見出し画像

大雨の後

 長らく降り続いた未曾有の大雨は近くの川を氾濫させ街のあちこちを洗い流した。古い家屋は土台から流されて崩れた屋根が道にはみ出している。通りの脇には決まった間隔でゴミの泥だまりができており住民が処理に困っているのが伺える。所々完全に引かずに残る水面が晴れ渡る青空を映していた。

 僕の家は比較的被害が少なく終わったので友達のアパートの後片付けを手伝いに来たのだが、この辺りは古い家屋が多くほとんどが流されたせいで随分と見晴らしが良くなっていた。遠くに見える平衡感覚を失った電柱の列が道路の存在を思い出させ、その向こうには見えないはずの神社の森が水面の森と合わさって大きな塊となっている。そんな非日常の惨状が不謹慎にも美しい風景に見えた。

 T君のアパートは本人曰くの安普請の割にいつもの場所に残っていた。とは言っても一階は水に押し流されたのだろう窓は全て無くなっており、中は家具というものが見当たらず泥の住居と化していた。脇の鉄製の階段をいつものようにカンカンと登り、さて二階のT君の部屋はどうなったか見にいくと玄関のドアは外れて傾いている。そこから覗く奥の部屋の窓が薄闇の中で四角く光っていた。

 中に入らせてもらうと部屋の主は留守のようでしんとしていて、時折りガラスのない窓から柔らかな風が吹き込み机の上の湿った書類たちを揺らした。窓が壊れて雨が吹き込んだのか安普請が祟って雨漏りでもしたのか部屋は水浸しの跡だった。床には飛ばされた原稿用紙が散乱している。僕は破らないように注意しながら被害の少なそうなものから集めていった。濡れて滲んでもう読めないものでもついつい書いてあるものに目がいく。T君の書いたものは面白いものも面白くないものもあったがどれも僕は好きだった。そういう意味では愛読者第一号を自負している。
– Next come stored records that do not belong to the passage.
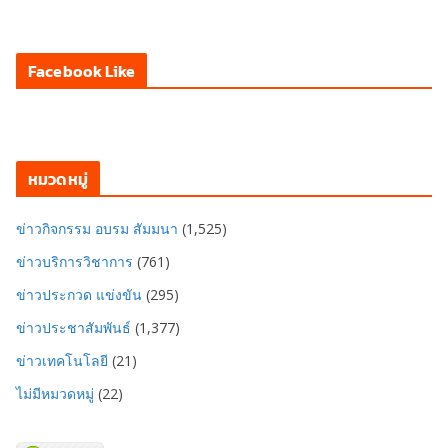
Facebook Like
หมวดหมู่
ข่าวกิจกรรม อบรม สัมมนา
(1,525)
ข่าวบริการวิชาการ
(761)
ข่าวประกวด แข่งขัน
(295)
ข่าวประชาสัมพันธ์
(1,377)
ข่าวเทคโนโลยี
(21)
ไม่มีหมวดหมู่
(22)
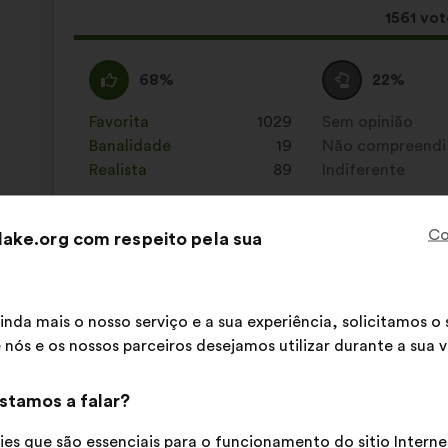
seguinte:
Esta
1561 vot
propost
recebeu
Concordo
Esta
Voto
Esta
68%
22%
:
proposta
neutro
proposta
foi
:
foi
Favorita
:
vezes
1029
Sem opinião
:
vezes
qualificada
qualificada
Banalidade
:
vezes
19
Não compreendi
:
vezes
em:
em:
Realista
:
vezes
89
Indiferente
:
vezes
Co
ake.org com respeito pela sua
Publicado em
Comment protéger et restaurer ense
inda mais o nosso serviço e a sua experiência, solicitamos 
Le Pôle Grands Prédateurs
Proposta
 nós e os nossos parceiros desejamos utilizar durante a sua vi
por:
Conteúdo
A
Il faut que la biodiversité et ses milieux 
da
repartição
stamos a falar?
organisme ne pourra prendre des décisions p
proposta:
é
es que são essenciais para o funcionamento do sitio Interne
a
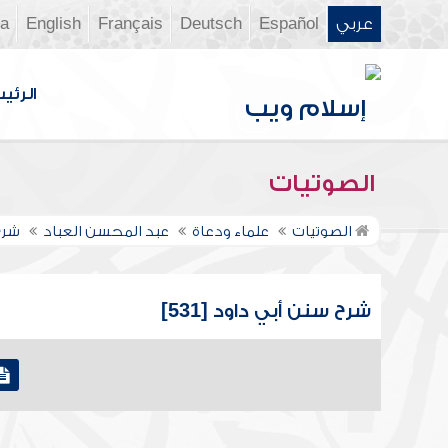
عربي
Español
Deutsch
Français
English
ia
الرئي
الصوتيات
الصوتيات
علماء ودعاة
عبد المحسن العباد
شرح
شرح سنن أبي داود [531]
陽の目を見ないものばかりなんだからよしてくれ、とT君が笑うところに、自称なんだから文句言うなよ、と僕が返すまでが新作を読ませてもらう時のいつものやりとりだった。

 散らばった原稿の中に枠線のない白地にずらりと箇条書きが書かれている紙を見つけた。一つ、〜べし。一つ、〜べし。という風に走り書きで物書きの心得のようなものが書いてある。T君の性格からしてそれらはだいたい誰かの受け売りなんだろうけれど、なかなか良い文言だからスマホのカメラにこっそり納めさせてもらった。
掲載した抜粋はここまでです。